The NASDAQ Composite has now clawed back much of its mid-February to mid-March losses, finally climbing again above 14,000 (close 14,185) for the first time since February 16th. In fact, all of the US indices did well last week with no real rotation plays occurring. The Asian markets were the worst performers globally last week. The Chinese equity market remains in the red for the year in spite of very strong GDP, as the economy delivered 18.3% 1Q21 GDP growth (Y-o-Y), more or less in line with expectations, with retail sales being a keep contributor to the strong growth (although keep in mind that this growth calculation is vis-à-vis the pandemic-effected 1Q20).
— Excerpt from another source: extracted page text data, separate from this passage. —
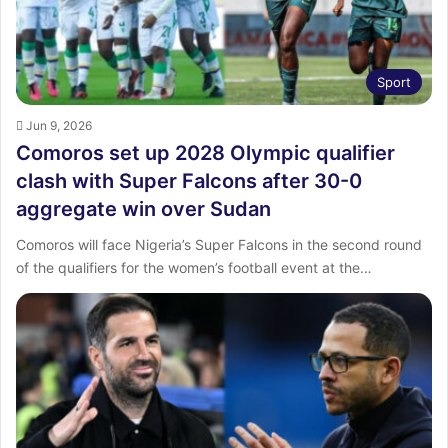
Sport
Jun 9, 2026
Comoros set up 2028 Olympic qualifier
clash with Super Falcons after 30-0
aggregate win over Sudan
Comoros will face Nigeria’s Super Falcons in the second round
of the qualifiers for the women’s football event at the…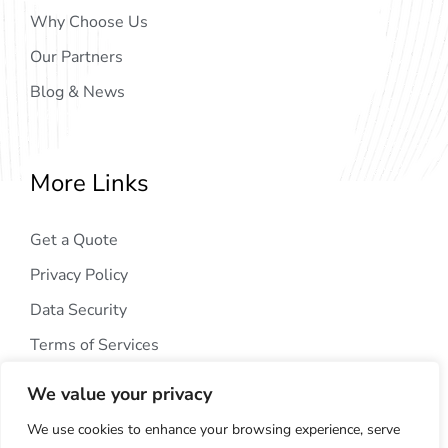
Why Choose Us
Our Partners
Blog & News
More Links
Get a Quote
Privacy Policy
Data Security
Terms of Services
We value your privacy
We use cookies to enhance your browsing experience, serve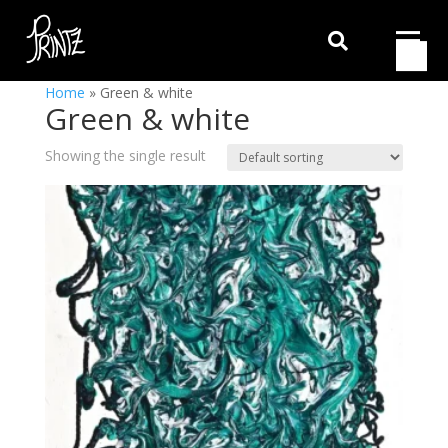

Home
»
Green & white
Green & white
Showing the single result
To perhaps better put this in perspective, 1Q21 GDP vs 4Q20 GDP (Q-o-Q) in China was only 0.6%. I would be remiss not to mention the European equity markets. The FTSE 100 climbed above 7,000 for the first time since February 2020 (pre-pandemic period), whilst serving up the best performance of the week with a return of +1.5%. The European equity markets also continued their slow and steady improvement in performance, delivering a nice 1.2% return for the week. One thing that looks evident is that the value trade outside of the US into cheaper foreign markets remains decidedly on.
As with equities, corporate credit has also benefitted from a stronger UST market. Spreads on investment grade and high yield bonds held steady this week although yields fell because US Treasury yields decreased. Both IG and NIG bond yields improved 7-8 bps this week, whilst European high yield bond yields held steady. Interestingly, due to the difference in yields between US Treasuries and German Bunds, the yield on BBB-rated US$-denominated bonds (investment grade) and Euro-denominated high yield (non-investment grade) bonds is almost the same, with yields on both hovering around 2.38% at the end of the week.
As mentioned already, US Treasuries brushed aside strong economic data and were stable much of the week, although Friday saw a slight sell-off. Still, the yield on the UST 10-year improved 8bps W-o-W, and the yield curve flattened slightly. It is hard to say if this trend will continue. The tug-of-war between pressure on yields related to strong economic data (potentially inflationary) and the Federal Reserve gobbling up US Treasury bonds, artificially suppressing yields, will inevitably continue. Government bond yields were mixed elsewhere, with the German 10-year bund yield increasing 2bps, whilst yields on both Gilts (UK) and JGBs (Japan) were slightly lower on the week.
Gold and the Yen both strengthened on the week, whilst the US Dollar continued to trade in a narrow range with a bias towards weakness. WTI crude recovered nicely after several weeks of being under intense pressure, ending the week at $63.07/bbl, +6.3% W-o-W.